One case-history I gave was of a markup operation who installed context-based full-text indexing system. They started using it in an entirely different way to the way we had expected: they went through the list of words that had been marked up as keywords and then looked for every instance of that word where it wasn’t marked up as a keyword. This allowed them much better consistency.

But taking my bottom up suggestion, it also can be used as a governance input: the technologists first report “It is possible to get evidence (a measure or metric) of the words that have not been marked up correctly” which then allows the managers to trace to or add the business requirement “All keywords should be marked up” which in turn leads us to the governance requirement “How to you prove that this business requirement that all keywords should be marked up is being met?”
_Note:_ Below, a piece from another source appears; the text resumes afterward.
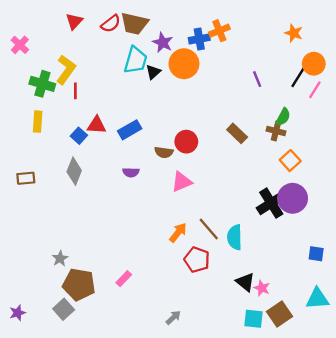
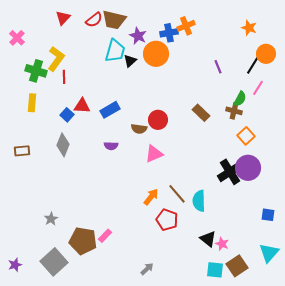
pink line: (315, 90) -> (258, 88), moved
brown pentagon: (79, 284) -> (83, 241), moved
cyan triangle: (317, 299) -> (269, 253), turned -45
gray square: (64, 309) -> (54, 262), size x1.5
Things like the Extensibility Manifesto may help formulate useful issues for governance, but it is top-down. And the trouble with top-down is that sometimes tracing from issue to evidence peters out or stalls on the way down: a fine sounding abstract requirement that is unmeasurable. Now this is, of course, the basis of many of my company’s tools and my work on validation and metrics: concentrating on the possibilities that XML allows for evidence gathering, and then trying to progress this upstream to management questions and the governance issues.

Roger Costello has been making a series of “best practice” papers on Schematron over at XML-DEV recently. While these are very important to think about and to gather intelligence about, in a sense bests practices represent a kind of middle-out or context-free approach, which I think can be criticized because abstract statements of principle move away from the worlds of evidence (at the low level) and governance (at the high level). For example, at the moment there is a discussion on whether it is better to embed Schematron schemas in XSD schemas or to have separate documents: a good question. (I have posted to say “well what about XSD types inside Schematron rules too?”)

But my main comment was that perhaps whether a constraint is bundled with the grammar is kept independently should perhaps follow organizational lines: database people can look after static kinds of storage requirements, and analyst people can look after the business rules -checking. It may be that dividing constraints between schema documents should be based on who is looking after them. Now this would correspond to a management requirement “A separation of concerns should be implemented to reduce the intra-organization dependencies on data and applications.” And the relevant governance question would be “How do you prove that you have a separation of concerns in your data and schemas?” And the evidence would be to trace from each constraint in a schema to the driver for that requirement, and showing that a particular schema only has traces to a requirements set by a single organizational entity.

So in summary the bottom-up approach starts with technical artifact (e.g. XML) then finds out what it can evidence (”what can I measure?”) , then extracts potential management requirements which could be analyzed using that evidence, which then suggests possible governance questions. The bottom-up approach never descends in airy-fairy handwaving or impossible to implement abstractions: it seems a practical approach. The result will be partial: if you start with XML as the artifact you will get “XML Governance” issue raised. And the issue of “What can I measure?” leads directly into the worlds of complex validation (e.g. Schematron) and the need to develop good metrics in general.